Alors là je comprends plus rien ... EDIT : sa va je viens de voir que Athéros a racheté Attansic.

----------

## Trapamoosch

A priori un pilote existe si on en croit cette page : http://dtbaker.com.au/random-bits/ubuntu---ethernet-controller-attansic-technology-corp.-device-1063-rev-c0-.html

Malheureusement le lien donnée est mort, mais ça ne devrait pas être trop difficile de le retrouver ailleurs.
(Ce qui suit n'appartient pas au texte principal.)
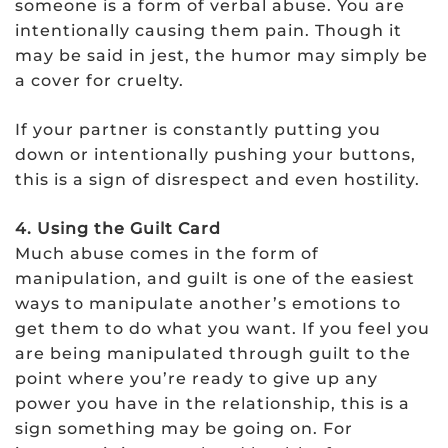
someone is a form of verbal abuse. You are
intentionally causing them pain. Though it
may be said in jest, the humor may simply be
a cover for cruelty.
If your partner is constantly putting you
down or intentionally pushing your buttons,
this is a sign of disrespect and even hostility.
4. Using the Guilt Card
Much abuse comes in the form of
manipulation, and guilt is one of the easiest
ways to manipulate another’s emotions to
get them to do what you want. If you feel you
are being manipulated through guilt to the
point where you’re ready to give up any
power you have in the relationship, this is a
sign something may be going on. For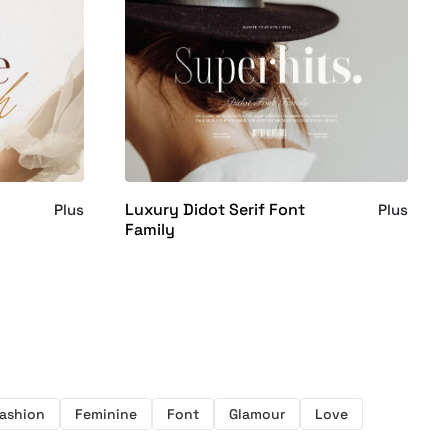
Luxury Didot Serif Font
Plus
Plus
Family
ashion
Feminine
Font
Glamour
Love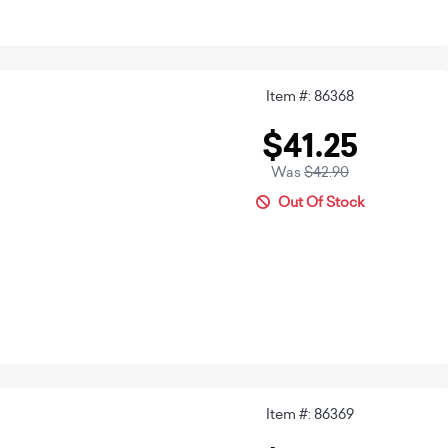
Item #: 86368
$41.25
Was
$42.90
Out Of Stock
Item #: 86369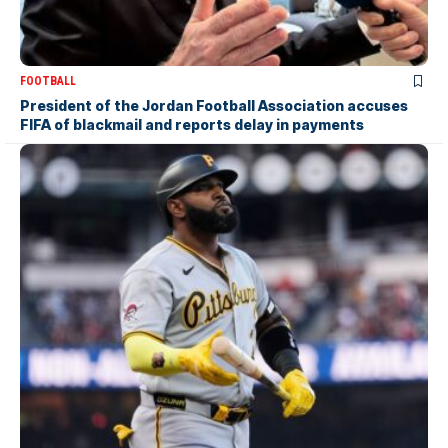
FOOTBALL
President of the Jordan Football Association accuses
FIFA of blackmail and reports delay in payments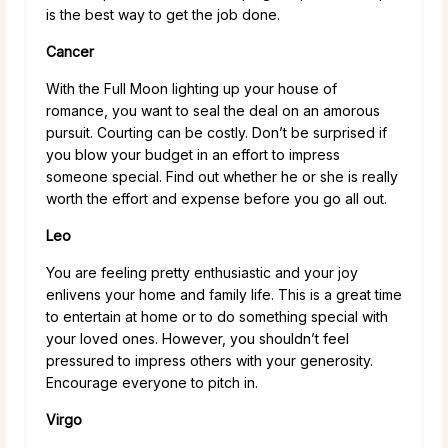
is the best way to get the job done.
Cancer
With the Full Moon lighting up your house of
romance, you want to seal the deal on an amorous
pursuit. Courting can be costly. Don’t be surprised if
you blow your budget in an effort to impress
someone special. Find out whether he or she is really
worth the effort and expense before you go all out.
Leo
You are feeling pretty enthusiastic and your joy
enlivens your home and family life. This is a great time
to entertain at home or to do something special with
your loved ones. However, you shouldn’t feel
pressured to impress others with your generosity.
Encourage everyone to pitch in.
Virgo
Edit : et un post du forum qui en parle aussi : https://forums.gentoo.org/viewtopic-t-788784-highlight-ethernet+controller+attansic+technology+corp+device+1063+rev+c0.html

----------

## Picani

J'ai trouvé ! Un ifconfig -a me donnait eth1 dispo mais pas activé. J'ai donc fait ifconfig eth1 up suivi de dhcpcd eth1. Et tt marche nickel maintenant. Cependant, je fais comment pour remettre eth1 en eth0 ?

----------

## ghoti

 *Picani wrote:*   

> Cependant, je fais comment pour remettre eth1 en eth0 ?

 

C'est au niveau de udev que cela se passe : il attribue les eth* en fonction des adresses MAC des cartes réseau.
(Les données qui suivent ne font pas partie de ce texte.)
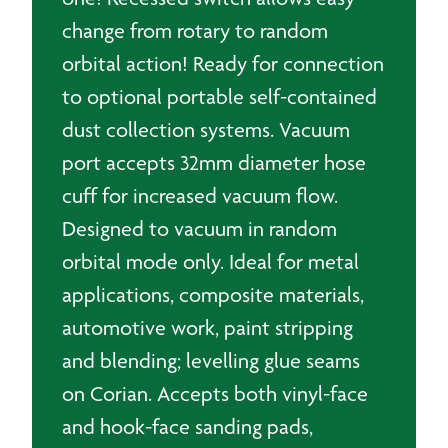
change from rotary to random
orbital action! Ready for connection
to optional portable self-contained
dust collection systems. Vacuum
port accepts 32mm diameter hose
cuff for increased vacuum flow.
Designed to vacuum in random
orbital mode only. Ideal for metal
applications, composite materials,
automotive work, paint stripping
and blending; levelling glue seams
on Corian. Accepts both vinyl-face
and hook-face sanding pads,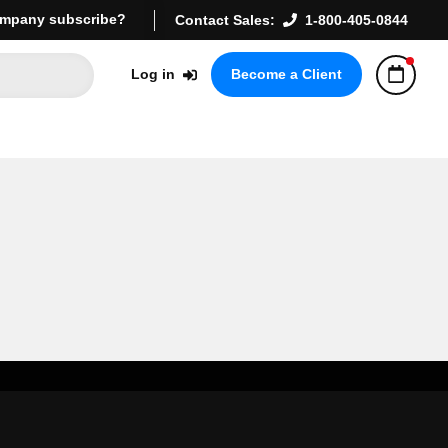
mpany subscribe?
Contact Sales:
1-800-405-0844
Log in
Become a Client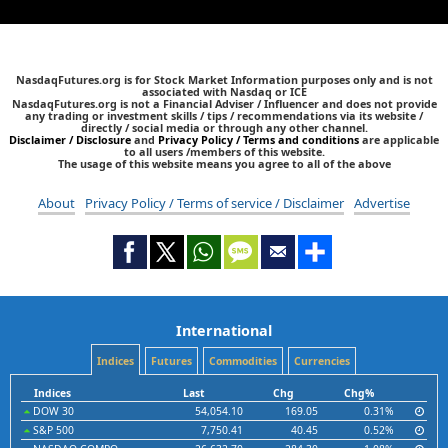
NasdaqFutures.org is for Stock Market Information purposes only and is not
associated with Nasdaq or ICE
NasdaqFutures.org is not a Financial Adviser / Influencer and does not provide
any trading or investment skills / tips / recommendations via its website /
directly / social media or through any other channel.
Disclaimer / Disclosure
and
Privacy Policy / Terms and conditions
are applicable
to all users /members of this website.
The usage of this website means you agree to all of the above
About
Privacy Policy / Terms of service / Disclaimer
Advertise
International
Indices
Futures
Commodities
Currencies
Indices
Last
Chg
Chg%
DOW 30
54,054.10
169.05
0.31%
S&P 500
7,750.41
40.45
0.52%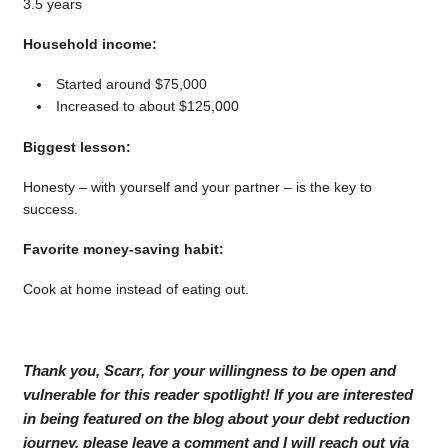
3.5 years
Household income:
Started around $75,000
Increased to about $125,000
Biggest lesson:
Honesty – with yourself and your partner – is the key to
success.
Favorite money-saving habit:
Cook at home instead of eating out.
Thank you, Scarr, for your willingness to be open and
vulnerable for this reader spotlight! If you are interested
in being featured on the blog about your debt reduction
journey, please leave a comment and I will reach out via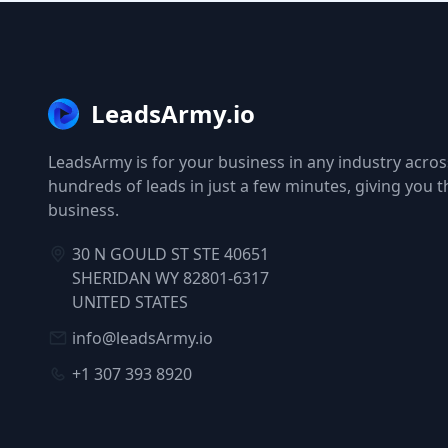
LeadsArmy.io
LeadsArmy is for your business in any industry across
hundreds of leads in just a few minutes, giving you 
business.
30 N GOULD ST STE 40651
SHERIDAN WY 82801-6317
UNITED STATES
info@leadsArmy.io
+1 307 393 8920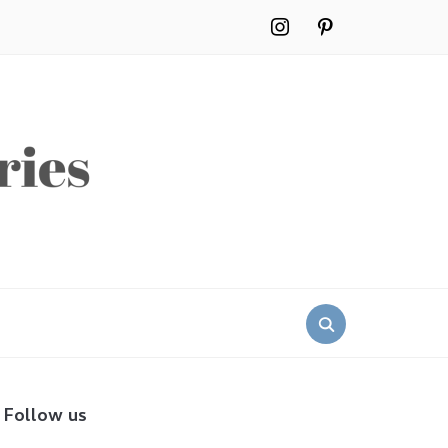
instagram
pinterest
Search
for:
Follow us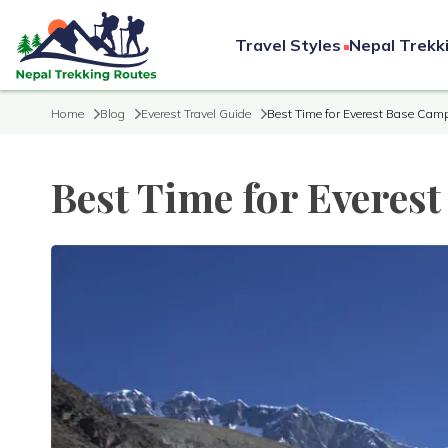
Travel Styles
Nepal Trekk
Home
Blog
Everest Travel Guide
Best Time for Everest Base Camp
Best Time for Everes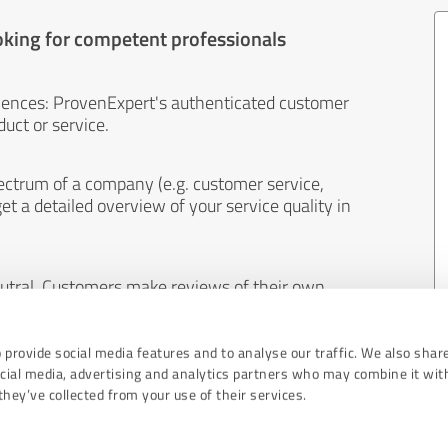
oking for competent professionals
iences: ProvenExpert's authenticated customer
uct or service.
ectrum of a company (e.g. customer service,
et a detailed overview of your service quality in
eutral. Customers make reviews of their own
 And the content of reviews cannot be influenced
 provide social media features and to analyse our traffic. We also shar
ocial media, advertising and analytics partners who may combine it wit
hey’ve collected from your use of their services.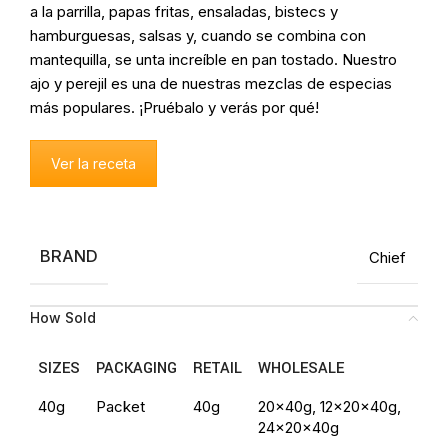
a la parrilla, papas fritas, ensaladas, bistecs y
hamburguesas, salsas y, cuando se combina con
mantequilla, se unta increíble en pan tostado. Nuestro
ajo y perejil es una de nuestras mezclas de especias
más populares. ¡Pruébalo y verás por qué!
Ver la receta
BRAND
Chief
How Sold
SIZES
PACKAGING
RETAIL
WHOLESALE
40g
Packet
40g
20x40g, 12x20x40g,
24x20x40g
Nouvelle carte-mère = nouvelle carte réseau = eth supplémentaire.

Solution : effacer /etc/udev/rules.d/70-persistent-net.rules et exécuter rc-service udev restart

Le fichier 70-persistent-net.rules sera recréé en réinitialisant la numérotation eth à zéro  :Wink: 

----------

## Kazuya

Hello,

Oui j'ai la même carte réseau, et juste à titre d'info c'est le pilote atl1c disponible dans le noyau (seulement à partir du 2.6.32 je crois...)

----------

## engil

Le pilote est dispo à partir du 2.6.29 ou 30, mais en version *experimental*.

Enfin il fonctionne pas mal sur le 2.6.30 d'après mon expérience  :Smile: 

----------